Let me squeeze in a few quick notes on terminology. If there are only two target classes for output, we can call a learning task binary classification. You can think about {Yes, No}, {Red, Black}, or {True, False} targets. Very often, binary problems are described mathematically using {-1, +1} or {0, 1}. Computer scientists love to encode {False, True} into the numbers {0, 1} as the output values. In reality, {-1, +1} or {0, 1} are both used for mathematical convenience, and it won’t make much of a difference to us. (The two encodings often cause head-scratching if you lose focus reading two different mathematical presentations. You might see one in a blog post and the other in an article and you can’t reconcile them. I’ll be sure to point out any differences in this book.) With more than two target classes, we have a multiclass problem.
Some classifiers try to make a decision about the output in a direct fashion. The direct approach gives us great flexibility in the relationships we find, but that very flexibility means that we aren’t tied down to assumptions that might lead us to better decisions. These assumptions are similar to limiting the suspects in a crime to people that were near where the crime occurred. Sure, we could start with no assumptions at all and equally consider suspects from London, Tokyo, and New York for a crime that occurred in Nashville. But, adding an assumption that the suspect is in Tennessee should lead to a better pool of suspects.

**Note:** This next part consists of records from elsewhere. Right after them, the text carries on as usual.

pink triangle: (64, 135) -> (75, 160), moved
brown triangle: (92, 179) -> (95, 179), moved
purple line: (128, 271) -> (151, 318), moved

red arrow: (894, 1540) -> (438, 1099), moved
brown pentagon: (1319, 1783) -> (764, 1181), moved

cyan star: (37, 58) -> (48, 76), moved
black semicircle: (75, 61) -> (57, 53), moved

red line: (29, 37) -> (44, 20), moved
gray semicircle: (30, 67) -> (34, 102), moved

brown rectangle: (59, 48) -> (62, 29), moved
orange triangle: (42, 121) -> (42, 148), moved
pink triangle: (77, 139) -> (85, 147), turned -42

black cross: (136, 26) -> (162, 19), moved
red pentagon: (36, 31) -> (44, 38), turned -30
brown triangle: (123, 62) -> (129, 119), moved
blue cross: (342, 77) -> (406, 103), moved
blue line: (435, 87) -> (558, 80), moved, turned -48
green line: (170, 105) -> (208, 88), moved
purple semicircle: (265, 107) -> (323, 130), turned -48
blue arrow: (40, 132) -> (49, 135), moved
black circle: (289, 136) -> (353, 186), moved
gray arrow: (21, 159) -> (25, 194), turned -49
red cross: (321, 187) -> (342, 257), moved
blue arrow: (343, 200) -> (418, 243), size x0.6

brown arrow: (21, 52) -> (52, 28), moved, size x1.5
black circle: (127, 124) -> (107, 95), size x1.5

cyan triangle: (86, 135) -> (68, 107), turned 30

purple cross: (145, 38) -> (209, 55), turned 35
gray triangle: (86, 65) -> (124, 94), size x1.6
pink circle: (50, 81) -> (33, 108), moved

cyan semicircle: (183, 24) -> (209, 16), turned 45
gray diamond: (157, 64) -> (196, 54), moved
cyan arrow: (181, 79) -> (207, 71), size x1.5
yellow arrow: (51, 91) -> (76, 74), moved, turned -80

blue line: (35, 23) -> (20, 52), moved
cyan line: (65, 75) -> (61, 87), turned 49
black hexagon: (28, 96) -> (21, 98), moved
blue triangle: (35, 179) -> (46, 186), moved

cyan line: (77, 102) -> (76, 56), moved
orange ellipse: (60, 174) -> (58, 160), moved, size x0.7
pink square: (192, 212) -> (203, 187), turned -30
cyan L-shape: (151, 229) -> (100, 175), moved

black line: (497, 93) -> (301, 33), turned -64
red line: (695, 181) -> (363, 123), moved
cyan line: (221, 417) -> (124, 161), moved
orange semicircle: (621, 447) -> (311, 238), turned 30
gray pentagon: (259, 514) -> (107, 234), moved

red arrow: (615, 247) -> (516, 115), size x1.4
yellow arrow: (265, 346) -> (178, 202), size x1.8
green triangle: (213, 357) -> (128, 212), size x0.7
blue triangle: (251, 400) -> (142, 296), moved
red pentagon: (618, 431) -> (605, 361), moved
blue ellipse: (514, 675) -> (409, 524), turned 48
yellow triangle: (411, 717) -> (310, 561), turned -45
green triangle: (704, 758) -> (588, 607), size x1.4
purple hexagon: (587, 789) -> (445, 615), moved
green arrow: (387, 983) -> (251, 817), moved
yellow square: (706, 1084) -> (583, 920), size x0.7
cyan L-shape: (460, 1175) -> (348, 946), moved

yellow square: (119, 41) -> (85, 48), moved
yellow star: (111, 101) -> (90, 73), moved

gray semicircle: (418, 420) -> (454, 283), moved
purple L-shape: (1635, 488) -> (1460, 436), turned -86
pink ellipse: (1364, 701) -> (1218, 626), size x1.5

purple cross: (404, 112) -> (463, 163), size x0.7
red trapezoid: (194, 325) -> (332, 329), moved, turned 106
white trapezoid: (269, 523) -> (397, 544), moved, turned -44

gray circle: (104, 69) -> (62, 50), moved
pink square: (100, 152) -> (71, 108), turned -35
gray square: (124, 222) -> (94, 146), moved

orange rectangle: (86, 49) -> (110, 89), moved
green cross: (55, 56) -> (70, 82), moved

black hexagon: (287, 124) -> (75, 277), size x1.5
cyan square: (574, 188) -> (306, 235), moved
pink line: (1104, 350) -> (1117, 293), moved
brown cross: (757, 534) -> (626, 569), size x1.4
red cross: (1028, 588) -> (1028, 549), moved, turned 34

Other classifiers break the decision into a two-step process: (1) build a model of how likely the outcomes are and (2) pick the most likely outcome. Sometimes we prefer the second approach because we care about the grades of the prediction. For example, we might want to know how likely it is that someone is sick. That is, we want to know that there is a 90% chance someone is sick, versus a more generic estimate “yes, we think they are sick.” That becomes important when the real-world cost of our predictions is high. When cost matters, we can combine the probabilities of events with the costs of those events and come up with a decision model to choose a real-world action that balances these, possibly competing, demands. We will consider one example of each type of classifier: Nearest Neighbors goes directly to an output class, while Naive Bayes makes an intermediate stop at an estimated probability.